Over its lifetime, SAF, according to its manufacturers, can cut greenhouse gas emissions by up to 80% when compared to conventional jet fuel.
For years, airlines have talked about going greener. They were shaken by the ascent of “flight disgracing,” a development that urges individuals to find less-dirty types of transportation—oor diminish travel by and large.
The issue acquired earnestness this year when European Association arbitrators settled on new guidelines expecting aircraft to utilize more maintainable fuel beginning in 2025 and rising strongly in later years.
Incentives, not mandates, are being promoted by the United States.
One of the tax credits for developing cleaner jet fuel will expire in just two years under a law signed by President Joe Biden last year.
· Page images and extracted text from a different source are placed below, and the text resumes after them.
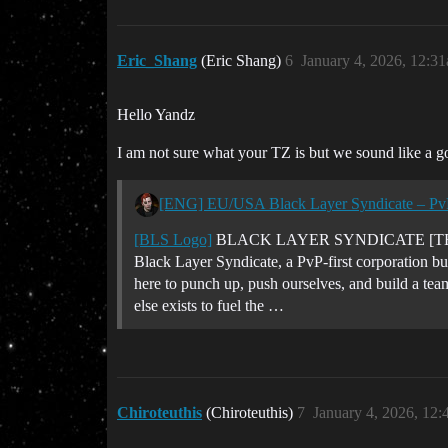
Eric_Shang
(Eric Shang)
6
January 4, 2026, 12:3
Hello Yandz
I am not sure what your TZ is but we sound like a go
[ENG] EU/USA Black Layer Syndicate – PvP
[BLS Logo]
BLACK LAYER SYNDICATE [TEAR
Black Layer Syndicate, a PvP-first corporation bu
here to punch up, push ourselves, and build a tea
else exists to fuel the …
Chiroteuthis
(Chiroteuthis)
7
January 4, 2026, 12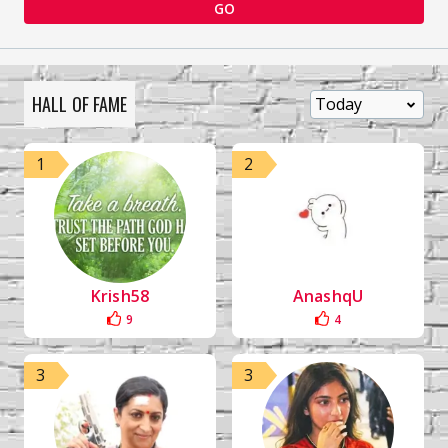
GO
HALL OF FAME
1
2
Krish58
AnashqU
9
4
3
3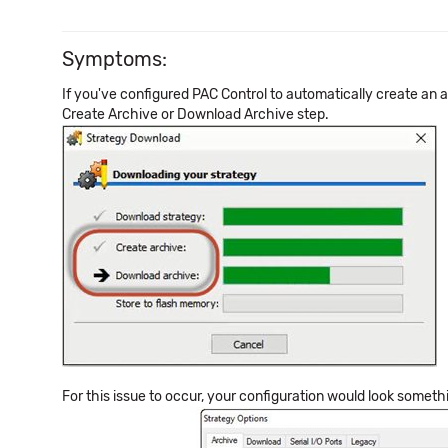
Symptoms:
If you've configured PAC Control to automatically create an
Create Archive or Download Archive step.
For this issue to occur, your configuration would look somethin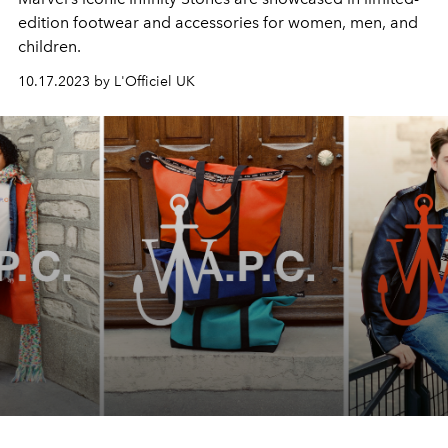
edition footwear and accessories for women, men, and
children.
10.17.2023 by L'Officiel UK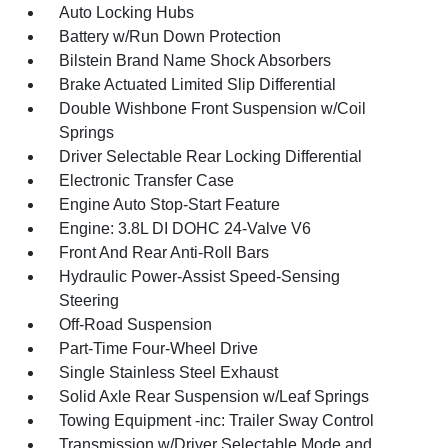
Auto Locking Hubs
Battery w/Run Down Protection
Bilstein Brand Name Shock Absorbers
Brake Actuated Limited Slip Differential
Double Wishbone Front Suspension w/Coil
Springs
Driver Selectable Rear Locking Differential
Electronic Transfer Case
Engine Auto Stop-Start Feature
Engine: 3.8L DI DOHC 24-Valve V6
Front And Rear Anti-Roll Bars
Hydraulic Power-Assist Speed-Sensing
Steering
Off-Road Suspension
Part-Time Four-Wheel Drive
Single Stainless Steel Exhaust
Solid Axle Rear Suspension w/Leaf Springs
Towing Equipment -inc: Trailer Sway Control
Transmission w/Driver Selectable Mode and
The executive of American Airlines, Wilkinson, stated that this was insufficient to entice sustainable fuel producers and recommended that the credit be extended for at least ten years.
The International Air Transport Association, a trade group for airlines, thinks that SAF could cut 65 percent of the emissions the industry needs to reach its net-zero goal by 2050.
However, due to the limited supply and infrastructure, only a small number of flights are powered by SAF.
President Emmanuel Macron made the announcement just before the start of the Paris Air Show that France would invest 200 million euros, or $218 million, in a plant that would produce SAF and cost one billion euros, or 1.1 billion dollars.
Investments in SAF producers like World Energy, which has a plant in Paramount, California, and Neste, which is based in Finland, have been promoted by numerous airlines.
Joined Aircraft intends to significantly increase its utilization of SAF this year to 10 million gallons, yet it consumed 3.6 billion gallons of fuel the year before.
There are those who see sustainable fuel as a way to get to cleaner technologies like larger electric planes or hydrogen-powered aircraft. However, a significant advancement in battery technology would be required to pack enough power to run a large electric plane.
Hydrogen should be chilled and put away someplace; it couldn’t be conveyed in that frame of mind on the present planes, as fly fuel is.
“It sounds like a good idea to use hydrogen. At the Paris Air Show, AeroDynamic Advisory’s Richard Aboulafia stated, “The problem is the more you look into the details, the more you realize it’s an engineering challenge as well as an economic challenge.” It is possible, but it won’t happen for several decades.